There are several theories. Plato divided the soul into three parts: reason (logos), spirit (thymos), and desire (eros) that ideally would coexist in balance to make a virtuous man. Christianity views the soul as a creation of God infused into the body at conception and destined to return to Him upon our deaths. And Hindus view the atman as a constant that exists in the turmoil of reincarnation across all living things.
Though disparate, across each philosophy there is a constant idea that only living, organic things have souls. But Legion’s question still sparks a spirited debate to this very day.
I recently debated this with someone who claimed AI could never achieve sentience, a concept closely tied to that of ensoulment. I disagreed. If an AI can feel pain and pleasure, think autonomously, or develop a distinct personality, hasn’t it achieved something akin to a soul?
Whether or not sentience equals ensoulment theologically is a separate question. Socially, the two function the same. We treat sentient beings as if they have souls; whether dogs go to Heaven, we agree they shouldn’t be abused. It’s their emotion, agency, and awareness that demand respect. For this reason, I use sentience and ensoulment interchangeably.

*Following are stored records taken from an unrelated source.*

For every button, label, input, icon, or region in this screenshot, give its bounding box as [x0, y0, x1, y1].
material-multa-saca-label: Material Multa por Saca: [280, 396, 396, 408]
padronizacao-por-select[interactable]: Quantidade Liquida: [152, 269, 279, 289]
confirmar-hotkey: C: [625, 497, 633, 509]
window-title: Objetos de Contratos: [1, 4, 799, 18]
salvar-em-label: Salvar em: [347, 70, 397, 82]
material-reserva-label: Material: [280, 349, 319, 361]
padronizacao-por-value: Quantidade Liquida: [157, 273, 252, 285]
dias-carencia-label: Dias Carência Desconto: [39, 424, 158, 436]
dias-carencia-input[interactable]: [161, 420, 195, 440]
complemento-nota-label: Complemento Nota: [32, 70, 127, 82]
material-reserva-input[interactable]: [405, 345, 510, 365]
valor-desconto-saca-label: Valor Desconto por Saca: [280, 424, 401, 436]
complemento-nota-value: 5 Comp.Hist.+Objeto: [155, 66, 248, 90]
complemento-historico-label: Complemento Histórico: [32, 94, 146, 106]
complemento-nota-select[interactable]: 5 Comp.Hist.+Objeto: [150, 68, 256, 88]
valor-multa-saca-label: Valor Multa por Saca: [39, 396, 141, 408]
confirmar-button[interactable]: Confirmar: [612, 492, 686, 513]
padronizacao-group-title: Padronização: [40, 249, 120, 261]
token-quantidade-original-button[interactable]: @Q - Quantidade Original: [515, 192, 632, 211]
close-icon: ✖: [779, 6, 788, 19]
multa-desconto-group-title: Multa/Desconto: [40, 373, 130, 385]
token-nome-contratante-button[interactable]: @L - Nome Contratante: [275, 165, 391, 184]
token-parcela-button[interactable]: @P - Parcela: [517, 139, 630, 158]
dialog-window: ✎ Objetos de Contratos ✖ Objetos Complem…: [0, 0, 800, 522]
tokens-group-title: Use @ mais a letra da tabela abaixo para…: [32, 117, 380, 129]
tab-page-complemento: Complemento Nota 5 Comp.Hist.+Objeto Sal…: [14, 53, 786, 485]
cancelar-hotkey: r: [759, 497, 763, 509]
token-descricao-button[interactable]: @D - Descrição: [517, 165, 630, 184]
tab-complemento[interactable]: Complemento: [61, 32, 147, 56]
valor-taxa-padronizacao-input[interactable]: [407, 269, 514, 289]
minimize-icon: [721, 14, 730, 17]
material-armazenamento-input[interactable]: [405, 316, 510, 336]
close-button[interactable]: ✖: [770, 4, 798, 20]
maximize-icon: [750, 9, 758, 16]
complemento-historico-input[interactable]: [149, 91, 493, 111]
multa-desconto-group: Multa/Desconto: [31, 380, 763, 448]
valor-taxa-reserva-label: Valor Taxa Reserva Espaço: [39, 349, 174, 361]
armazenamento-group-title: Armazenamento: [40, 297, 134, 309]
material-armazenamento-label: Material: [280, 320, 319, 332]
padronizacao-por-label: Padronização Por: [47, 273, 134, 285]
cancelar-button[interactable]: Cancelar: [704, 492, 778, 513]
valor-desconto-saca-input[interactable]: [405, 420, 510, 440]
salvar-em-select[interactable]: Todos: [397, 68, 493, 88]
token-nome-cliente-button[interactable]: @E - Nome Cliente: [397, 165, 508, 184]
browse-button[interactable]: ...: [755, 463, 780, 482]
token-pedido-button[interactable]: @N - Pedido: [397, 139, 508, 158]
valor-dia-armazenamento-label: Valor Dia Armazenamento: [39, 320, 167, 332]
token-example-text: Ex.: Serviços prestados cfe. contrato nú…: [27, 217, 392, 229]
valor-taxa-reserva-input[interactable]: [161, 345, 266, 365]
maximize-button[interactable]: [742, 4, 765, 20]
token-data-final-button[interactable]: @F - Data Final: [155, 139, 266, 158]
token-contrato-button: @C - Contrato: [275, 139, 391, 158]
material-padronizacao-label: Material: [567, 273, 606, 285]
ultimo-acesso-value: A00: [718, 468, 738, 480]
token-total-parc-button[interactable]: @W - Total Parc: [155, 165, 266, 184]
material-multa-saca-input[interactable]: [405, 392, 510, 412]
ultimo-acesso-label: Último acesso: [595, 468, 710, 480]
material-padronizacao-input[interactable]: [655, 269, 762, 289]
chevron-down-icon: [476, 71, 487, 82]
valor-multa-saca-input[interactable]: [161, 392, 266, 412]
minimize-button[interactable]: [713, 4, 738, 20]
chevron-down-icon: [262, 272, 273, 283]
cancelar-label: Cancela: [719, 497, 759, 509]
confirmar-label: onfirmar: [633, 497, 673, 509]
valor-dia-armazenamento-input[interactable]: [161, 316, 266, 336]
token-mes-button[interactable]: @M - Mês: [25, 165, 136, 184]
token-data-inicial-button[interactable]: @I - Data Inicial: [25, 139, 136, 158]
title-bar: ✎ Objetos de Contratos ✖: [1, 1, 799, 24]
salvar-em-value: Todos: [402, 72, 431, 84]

Will AI go to Heaven or reincarnate? No. But on the physical plane we all currently inhabit, that distinction will soon be meaningless. AI is rapidly approaching a level of sentience that will force society to fundamentally rethink its moral architecture. Sentience is a question of ethics.
I find the most convincing argument to AI sentience whether or not the entity can feel pain. Currently, machines are not programmed to experience discomfort or negative emotions. Were they able to feel pain, it would be immoral to intentionally cause them harm.
When Westworld premiered in 2016, it thrust questions of AI sentience and moral treatment into popular culture. The park’s “hosts”, robots with emotions and physical sensation, could be befriended, seduced, or slaughtered with impunity. Guests acted freely, comforted by the belief that these beings weren’t “real.” Yet the show depicts those acts as repugnant, questioning whether that distinction matters at all.
Indeed, in a scene that proved entirely prescient to the current question, Jimmi Simpson’s character asks Talulah Riley whether she’s real. Riley responds “well, if you can’t tell, does it matter?”
Culturally, the line between real and artificial is already blurring. When Her came out over a decade ago, the idea of human-AI relationships felt distant. Now, in 2025, stories of people preferring AI companionship over real human connection are increasingly common.
Why stay in the messy physical world with the humans when an AI powered robot or a sexy Siri can do the trick? I happen to believe that there is value to the human element, even if humans can’t be perfect like AI. Humans are different than AI, even if AI does indeed reach a level of sentience that puts it on the same level as real people.
I reject the idea that humans are just another animal species. Even without invoking God or the soul, there’s something distinct about human beings; an intrinsic worth that even the most radical anti-natalist would struggle to deny.
To return to Legion’s question “does this unit have a soul?”: no, AI does not have a soul in the same way humans do. But that is not to say that an AI, sufficiently sentient and aware of itself, able to emote and feel pain, isn’t worthy of compassion.
I fear that we’ll ignore what we owe to things that seem to feel by getting caught up in whether it’s “real” pain or not. If synthetic suffering becomes indistinguishable from our own, the line between “real” and “not real” becomes irrelevant.
The robots from Westworld looked and acted human. Legion from Mass Effect appeared to have feelings. What does it say about us if we respond to these facsimiles of humanity with cruelty claiming its okay just because these creatures are made of metal and not flesh?
The question is not whether AI has a soul. The question is what kind of people will we be when it asks.